Problem requirements: Show only those lines of the entries where the string "each" is found.

[Saved entries]

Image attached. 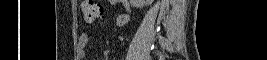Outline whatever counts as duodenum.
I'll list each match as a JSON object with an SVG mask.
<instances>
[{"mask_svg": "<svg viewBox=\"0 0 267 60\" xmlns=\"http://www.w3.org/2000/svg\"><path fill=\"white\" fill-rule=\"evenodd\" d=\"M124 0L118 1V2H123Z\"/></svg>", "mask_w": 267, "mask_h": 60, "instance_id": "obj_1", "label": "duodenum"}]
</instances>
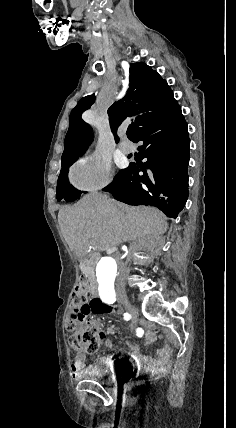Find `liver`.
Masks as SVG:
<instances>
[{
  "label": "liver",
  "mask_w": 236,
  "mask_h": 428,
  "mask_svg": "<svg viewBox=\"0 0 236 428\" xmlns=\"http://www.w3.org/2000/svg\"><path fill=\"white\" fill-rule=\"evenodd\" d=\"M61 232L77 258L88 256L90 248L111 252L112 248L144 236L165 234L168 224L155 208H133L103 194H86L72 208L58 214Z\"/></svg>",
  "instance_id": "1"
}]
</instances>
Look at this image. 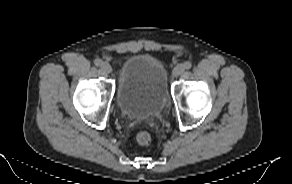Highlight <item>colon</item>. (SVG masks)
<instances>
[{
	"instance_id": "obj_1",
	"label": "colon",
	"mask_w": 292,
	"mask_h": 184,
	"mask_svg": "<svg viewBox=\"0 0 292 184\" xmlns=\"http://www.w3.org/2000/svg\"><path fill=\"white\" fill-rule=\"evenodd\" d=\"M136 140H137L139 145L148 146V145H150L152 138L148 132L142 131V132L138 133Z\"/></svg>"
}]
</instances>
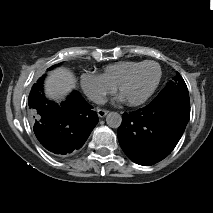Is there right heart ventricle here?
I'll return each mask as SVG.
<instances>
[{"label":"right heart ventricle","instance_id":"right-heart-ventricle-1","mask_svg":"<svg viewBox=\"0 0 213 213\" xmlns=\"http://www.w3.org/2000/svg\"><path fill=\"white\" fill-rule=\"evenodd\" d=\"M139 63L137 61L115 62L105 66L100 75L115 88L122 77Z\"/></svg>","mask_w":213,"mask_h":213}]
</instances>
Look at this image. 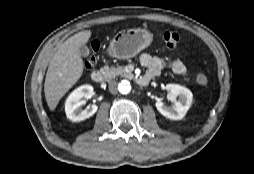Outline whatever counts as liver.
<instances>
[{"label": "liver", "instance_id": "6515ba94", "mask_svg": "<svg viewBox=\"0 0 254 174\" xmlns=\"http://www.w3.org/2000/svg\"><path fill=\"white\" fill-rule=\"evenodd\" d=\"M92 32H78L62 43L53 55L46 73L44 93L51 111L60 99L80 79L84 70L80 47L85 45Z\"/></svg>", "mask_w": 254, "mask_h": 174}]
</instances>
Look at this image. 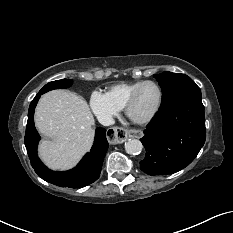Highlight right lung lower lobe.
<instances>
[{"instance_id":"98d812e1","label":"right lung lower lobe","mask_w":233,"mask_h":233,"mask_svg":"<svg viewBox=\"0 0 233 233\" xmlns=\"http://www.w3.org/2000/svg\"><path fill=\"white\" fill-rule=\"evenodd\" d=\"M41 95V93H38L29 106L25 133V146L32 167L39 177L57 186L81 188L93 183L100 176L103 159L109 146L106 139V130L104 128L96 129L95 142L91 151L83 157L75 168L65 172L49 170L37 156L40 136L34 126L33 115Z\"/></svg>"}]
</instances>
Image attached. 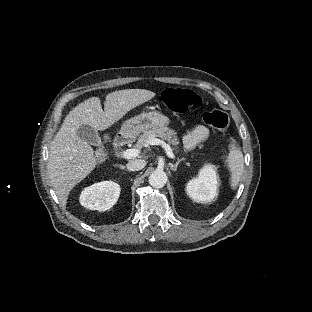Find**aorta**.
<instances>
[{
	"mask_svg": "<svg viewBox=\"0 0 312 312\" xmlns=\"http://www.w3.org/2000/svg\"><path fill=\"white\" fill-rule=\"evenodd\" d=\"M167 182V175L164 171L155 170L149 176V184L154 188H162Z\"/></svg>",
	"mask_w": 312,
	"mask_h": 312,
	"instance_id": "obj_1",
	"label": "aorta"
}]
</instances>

Reply:
I'll list each match as a JSON object with an SVG mask.
I'll return each mask as SVG.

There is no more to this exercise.